October 12, 2012
Paywall Puts Anonymous And WikiLeaks At Odds
Michael Harper for redOrbit.com — Your Universe Online
Anonymous, that band of hackers known for attacking both companies and countries alike, has this week taken issue with an organization they once “fought” to protect. When MasterCard, PayPal and Visa pulled their support for Julian Assange´s WikiLeaks, Anonymous jumped into the fray and brought the sites for MasterCard and Visa to their knees.It´s likely now the cybernauts who make up Anonymous now feel as if Julian Assange has become “The Man” after setting up a paywall this week on his WikiLeaks site. Shortly after, representatives of Anonymous began crying foul all over Twitter.
When the Paywall was put in place on the WikiLeaks page on Wednesday, it was reportedly minimally obtrusive and relatively easy to get around. Furthermore, the initial paywall didn´t block access to any files, only asking for users to “Vote with your wallet” before entering, capitalizing on this year´s American elections.

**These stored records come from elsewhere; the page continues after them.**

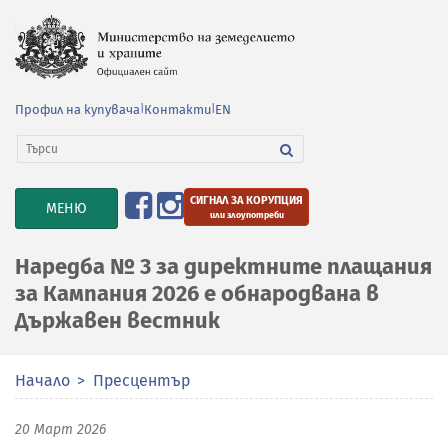
Профил на купувача
|
Контакти
|
EN
СИГНАЛ ЗА КОРУПЦИЯ
TOGGLE
МЕНЮ
или злоупотреби
NAVIGATION
Наредба № 3 за директните плащания
за Кампания 2026 е обнародвана в
Държавен вестник
Начало
Пресцентър
20 Март 2026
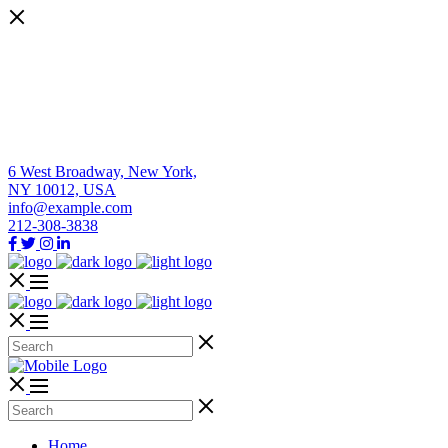
6 West Broadway, New York,
NY 10012, USA
info@example.com
212-308-3838
Home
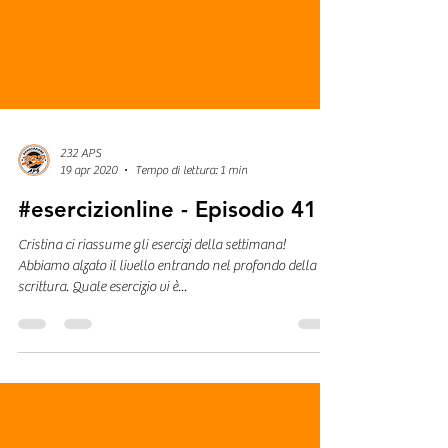
232 APS
19 apr 2020
Tempo di lettura: 1 min
#esercizionline - Episodio 41
Cristina ci riassume gli esercizi della settimana!
Abbiamo alzato il livello entrando nel profondo della
scrittura. Quale esercizio vi è...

Members of Anonymous were instantly upset by this plea for money and, in a beautiful moment of irony, began taking WikiLeaks to task over issues of ethics. After the fighting had broken out on Wednesday, WikiLeaks confirmed their paywall was not only intentional, but also easily circumvented, either by sharing the page or simply waiting a few minutes. In an interesting move, WikiLeaks supporters were once again allowed to vote with their MasterCard or Visa. Later that evening, the WikiLeaks paywall came down, which sent Anonymous to issue their vote of approval once more.
These happy times were short lived, however, as the paywall was soon put in place again, just hours later. This time, the paywall was on every page. This outraged members of Anonymous, sending them to declare “war” on WikiLeaks, threatening to withdraw their support.

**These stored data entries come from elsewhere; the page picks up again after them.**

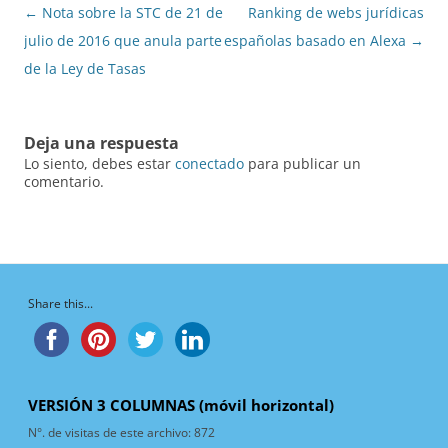
Navegación
←
Nota sobre la STC de 21 de
Ranking de webs jurídicas
de
julio de 2016 que anula parte
españolas basado en Alexa
→
entradas
de la Ley de Tasas
Deja una respuesta
Lo siento, debes estar
conectado
para publicar un
comentario.
Share this...
VERSIÓN 3 COLUMNAS (móvil horizontal)
N°. de visitas de este archivo:
872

On Thursday, a representative for Anonymous gave a statement explaining their anger with Assange, saying their choices to attack companies in the name of WikiLeaks left some of their group in jail.
“To this day, not ONE single WikiLeaks staff are charged or incarcerated. However, Anonymous has 14 indicted (facing 15 years) for online protests defending WikiLeaks - and one (Jeremy Hammond) in prison and facing 20 years for allegedly supplying the Stratfor GI Files.”

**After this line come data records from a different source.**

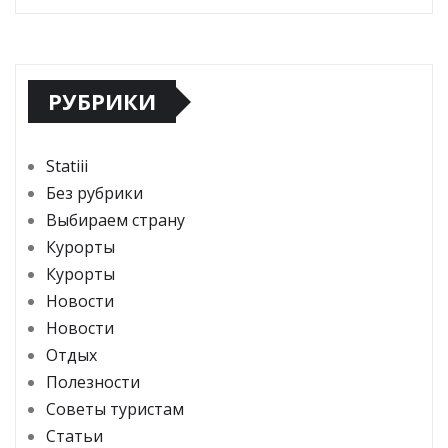
РУБРИКИ
Statiii
Без рубрики
Выбираем страну
Курорты
Курорты
Новости
Новости
Отдых
Полезности
Советы туристам
Статьи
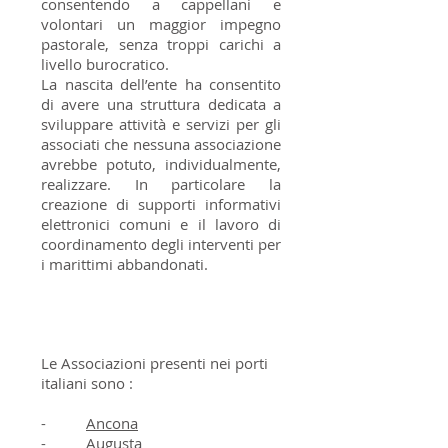
consentendo a cappellani e
volontari un maggior impegno
pastorale, senza troppi carichi a
livello burocratico.
La nascita dell’ente ha consentito
di avere una struttura dedicata a
sviluppare attività e servizi per gli
associati che nessuna associazione
avrebbe potuto, individualmente,
realizzare. In particolare la
creazione di supporti informativi
elettronici comuni e il lavoro di
coordinamento degli interventi per
i marittimi abbandonati.
Chi la compone
Le Associazioni presenti nei porti
italiani sono :
-
Ancona
-
Augusta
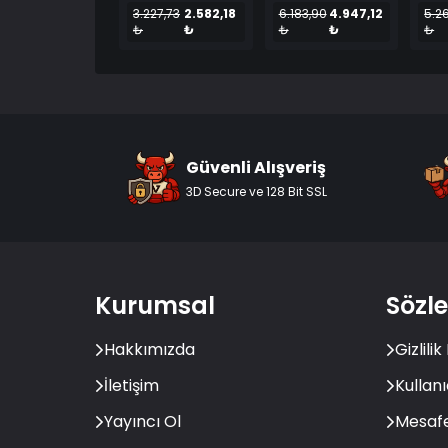
3.227,73
2.582,18
6.183,90
4.947,12
5.2
₺
₺
₺
₺
₺
Güvenli Alışveriş
3D Secure ve 128 Bit SSL
Kurumsal
Sözl
Hakkımızda
Gizlilik
İletişim
Kullan
Yayıncı Ol
Mesafe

“Lastly, regardless of any workarounds, the fact remains that a meretricious page is placed for the majority of visitors that cannot be closed. The obvious intention is to force donations in exchange for access. This is a filthy and rotten, wholly un-ethical action - and Anonymous is enraged.”
The hackers left with the final “threat,” of “WikiLeaks we gave you a chance, now it's too late to EXPECT US.”
Assange, on the other hand, has defended his actions, saying, "these donations go to fund WikiLeaks' publishing and infrastructure costs and our legal costs to fight the financial blockade."
WikiLeaks´ status as media is protecting them from any attacks from Anonymous, however, as the hacking group says they will never attack any media group. They did, however, say they would no longer support Assange or WikiLeaks, as well as promising to release “a detailed dossier of all the un-ethical actions perpetrated by WikiLeaks that we have ignored for so long.”
At the time of this writing, the paywall is no longer viewable on WikiLeaks.org.